YOUR ASSIGNMENT - Would you copy each line of the data below that has "applications"?

*** Begin section ***

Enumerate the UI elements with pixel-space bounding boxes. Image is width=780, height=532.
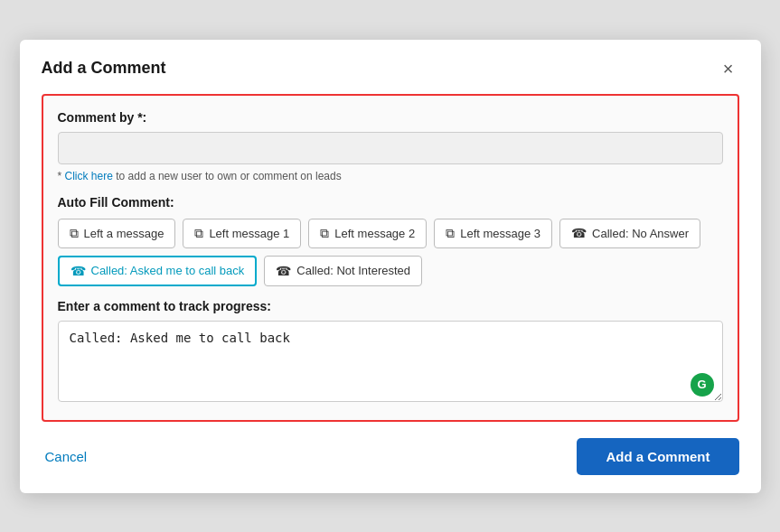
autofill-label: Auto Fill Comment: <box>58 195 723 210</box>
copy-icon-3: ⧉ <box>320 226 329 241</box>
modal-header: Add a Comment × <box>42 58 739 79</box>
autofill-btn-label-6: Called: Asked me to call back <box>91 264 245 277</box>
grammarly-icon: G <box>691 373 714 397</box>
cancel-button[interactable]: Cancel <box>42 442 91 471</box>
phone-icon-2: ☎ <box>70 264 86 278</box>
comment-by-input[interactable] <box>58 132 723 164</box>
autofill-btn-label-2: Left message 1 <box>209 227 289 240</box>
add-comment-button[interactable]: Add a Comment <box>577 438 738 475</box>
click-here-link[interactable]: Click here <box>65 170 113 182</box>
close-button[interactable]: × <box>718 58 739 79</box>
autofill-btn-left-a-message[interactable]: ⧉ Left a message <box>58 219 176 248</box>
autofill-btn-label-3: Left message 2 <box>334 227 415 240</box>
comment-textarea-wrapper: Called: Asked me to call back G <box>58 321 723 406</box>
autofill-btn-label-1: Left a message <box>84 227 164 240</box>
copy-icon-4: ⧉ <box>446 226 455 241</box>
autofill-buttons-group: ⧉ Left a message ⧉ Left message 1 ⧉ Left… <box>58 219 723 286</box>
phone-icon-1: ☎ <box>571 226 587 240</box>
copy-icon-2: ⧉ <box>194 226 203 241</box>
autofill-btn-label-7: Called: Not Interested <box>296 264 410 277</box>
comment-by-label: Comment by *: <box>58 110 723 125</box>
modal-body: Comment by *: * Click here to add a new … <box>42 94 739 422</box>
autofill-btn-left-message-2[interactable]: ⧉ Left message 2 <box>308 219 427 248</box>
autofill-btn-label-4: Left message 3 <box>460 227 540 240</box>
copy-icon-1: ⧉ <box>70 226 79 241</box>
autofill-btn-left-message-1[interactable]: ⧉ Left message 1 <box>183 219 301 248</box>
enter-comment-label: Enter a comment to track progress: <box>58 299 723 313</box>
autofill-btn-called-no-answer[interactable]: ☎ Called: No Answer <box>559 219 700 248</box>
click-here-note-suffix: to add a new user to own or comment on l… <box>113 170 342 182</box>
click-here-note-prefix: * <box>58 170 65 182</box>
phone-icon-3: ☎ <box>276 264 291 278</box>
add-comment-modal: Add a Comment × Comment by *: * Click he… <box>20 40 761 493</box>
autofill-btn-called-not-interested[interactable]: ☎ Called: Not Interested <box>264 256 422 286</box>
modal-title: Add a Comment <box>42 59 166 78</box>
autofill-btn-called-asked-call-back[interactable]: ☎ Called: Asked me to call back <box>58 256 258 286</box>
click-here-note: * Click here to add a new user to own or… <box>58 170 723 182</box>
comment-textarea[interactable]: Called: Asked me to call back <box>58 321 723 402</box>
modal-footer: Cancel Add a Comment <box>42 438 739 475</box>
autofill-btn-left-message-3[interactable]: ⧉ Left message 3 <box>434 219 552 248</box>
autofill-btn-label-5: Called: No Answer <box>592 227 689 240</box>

*** End section ***
*** Begin section ***

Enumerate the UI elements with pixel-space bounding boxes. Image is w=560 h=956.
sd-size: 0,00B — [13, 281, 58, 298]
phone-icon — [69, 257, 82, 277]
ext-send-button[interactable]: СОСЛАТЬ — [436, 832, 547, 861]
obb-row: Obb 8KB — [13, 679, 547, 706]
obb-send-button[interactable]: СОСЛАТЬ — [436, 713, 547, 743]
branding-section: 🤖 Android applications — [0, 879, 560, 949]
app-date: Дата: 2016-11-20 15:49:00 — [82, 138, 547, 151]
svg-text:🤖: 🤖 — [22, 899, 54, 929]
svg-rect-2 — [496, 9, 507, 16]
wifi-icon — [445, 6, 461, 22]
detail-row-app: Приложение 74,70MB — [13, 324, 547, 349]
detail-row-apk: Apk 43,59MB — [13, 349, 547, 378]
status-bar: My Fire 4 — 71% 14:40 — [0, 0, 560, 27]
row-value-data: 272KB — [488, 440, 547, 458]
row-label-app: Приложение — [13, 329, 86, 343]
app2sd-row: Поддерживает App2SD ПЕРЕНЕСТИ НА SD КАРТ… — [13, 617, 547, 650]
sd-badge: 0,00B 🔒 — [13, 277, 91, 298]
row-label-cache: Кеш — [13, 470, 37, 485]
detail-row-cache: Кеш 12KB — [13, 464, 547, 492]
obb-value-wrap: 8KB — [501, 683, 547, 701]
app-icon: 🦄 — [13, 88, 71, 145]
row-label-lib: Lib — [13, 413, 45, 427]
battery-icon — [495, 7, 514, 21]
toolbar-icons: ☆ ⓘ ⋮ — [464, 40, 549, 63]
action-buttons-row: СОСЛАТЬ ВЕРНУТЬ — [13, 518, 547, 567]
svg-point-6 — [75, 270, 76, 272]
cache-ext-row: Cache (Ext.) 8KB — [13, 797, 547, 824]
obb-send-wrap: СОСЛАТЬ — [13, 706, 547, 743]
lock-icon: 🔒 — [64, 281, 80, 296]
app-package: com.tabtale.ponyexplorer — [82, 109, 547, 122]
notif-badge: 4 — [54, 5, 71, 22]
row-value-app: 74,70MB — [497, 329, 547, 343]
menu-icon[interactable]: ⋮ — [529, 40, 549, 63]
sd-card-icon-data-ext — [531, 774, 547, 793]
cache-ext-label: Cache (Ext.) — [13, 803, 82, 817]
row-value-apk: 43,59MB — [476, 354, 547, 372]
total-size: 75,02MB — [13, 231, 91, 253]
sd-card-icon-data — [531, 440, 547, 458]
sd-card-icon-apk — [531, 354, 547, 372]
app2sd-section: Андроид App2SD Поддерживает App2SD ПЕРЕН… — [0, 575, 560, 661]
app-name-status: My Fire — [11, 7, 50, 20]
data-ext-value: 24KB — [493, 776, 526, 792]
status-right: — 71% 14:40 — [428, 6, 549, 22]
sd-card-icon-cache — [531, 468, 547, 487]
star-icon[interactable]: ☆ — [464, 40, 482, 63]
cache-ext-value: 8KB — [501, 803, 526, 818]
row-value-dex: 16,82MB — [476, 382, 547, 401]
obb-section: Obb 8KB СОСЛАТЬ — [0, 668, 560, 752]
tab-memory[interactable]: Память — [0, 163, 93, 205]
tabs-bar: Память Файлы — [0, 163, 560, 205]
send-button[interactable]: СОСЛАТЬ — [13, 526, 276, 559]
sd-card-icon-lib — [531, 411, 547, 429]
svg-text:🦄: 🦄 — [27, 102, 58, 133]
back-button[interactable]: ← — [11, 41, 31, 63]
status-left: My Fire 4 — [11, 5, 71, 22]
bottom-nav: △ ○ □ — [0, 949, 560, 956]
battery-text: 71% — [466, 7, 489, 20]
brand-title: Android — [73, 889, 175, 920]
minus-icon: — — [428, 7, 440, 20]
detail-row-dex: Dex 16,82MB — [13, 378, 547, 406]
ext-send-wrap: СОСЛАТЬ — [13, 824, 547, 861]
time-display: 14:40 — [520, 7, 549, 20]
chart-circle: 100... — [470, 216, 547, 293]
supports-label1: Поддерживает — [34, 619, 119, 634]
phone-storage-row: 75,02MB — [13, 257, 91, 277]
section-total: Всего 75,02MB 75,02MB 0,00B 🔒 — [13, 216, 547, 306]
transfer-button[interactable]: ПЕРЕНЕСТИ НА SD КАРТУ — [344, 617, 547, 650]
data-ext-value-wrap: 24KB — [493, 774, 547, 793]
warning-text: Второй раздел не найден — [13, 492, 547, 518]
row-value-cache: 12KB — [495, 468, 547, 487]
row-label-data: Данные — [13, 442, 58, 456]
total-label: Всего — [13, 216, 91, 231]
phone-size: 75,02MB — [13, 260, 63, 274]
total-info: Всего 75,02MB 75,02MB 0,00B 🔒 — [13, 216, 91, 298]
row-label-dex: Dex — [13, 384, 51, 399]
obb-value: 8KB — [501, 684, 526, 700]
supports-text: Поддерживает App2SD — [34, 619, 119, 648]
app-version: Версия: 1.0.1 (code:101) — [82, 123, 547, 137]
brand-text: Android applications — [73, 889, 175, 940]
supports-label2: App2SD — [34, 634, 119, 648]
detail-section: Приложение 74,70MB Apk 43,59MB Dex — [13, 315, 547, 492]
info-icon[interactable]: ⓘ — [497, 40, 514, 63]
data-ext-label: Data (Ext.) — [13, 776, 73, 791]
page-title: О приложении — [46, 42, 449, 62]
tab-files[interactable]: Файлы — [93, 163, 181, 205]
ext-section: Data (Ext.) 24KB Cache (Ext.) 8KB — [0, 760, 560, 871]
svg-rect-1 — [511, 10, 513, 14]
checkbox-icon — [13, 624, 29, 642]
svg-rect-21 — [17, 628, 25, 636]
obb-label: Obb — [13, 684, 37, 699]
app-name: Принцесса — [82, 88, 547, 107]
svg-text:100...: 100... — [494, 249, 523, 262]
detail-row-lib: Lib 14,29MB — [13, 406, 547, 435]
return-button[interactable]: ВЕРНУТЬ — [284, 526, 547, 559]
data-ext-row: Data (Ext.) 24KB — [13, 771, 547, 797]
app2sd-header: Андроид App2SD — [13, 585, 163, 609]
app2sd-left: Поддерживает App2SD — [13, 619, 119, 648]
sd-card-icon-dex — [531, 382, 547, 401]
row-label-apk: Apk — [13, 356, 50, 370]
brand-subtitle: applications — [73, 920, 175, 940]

*** End section ***

THE COMPLETED TASK -
branding-section: 🤖 Android applications — [0, 879, 560, 949]
brand-text: Android applications — [73, 889, 175, 940]
brand-subtitle: applications — [73, 920, 175, 940]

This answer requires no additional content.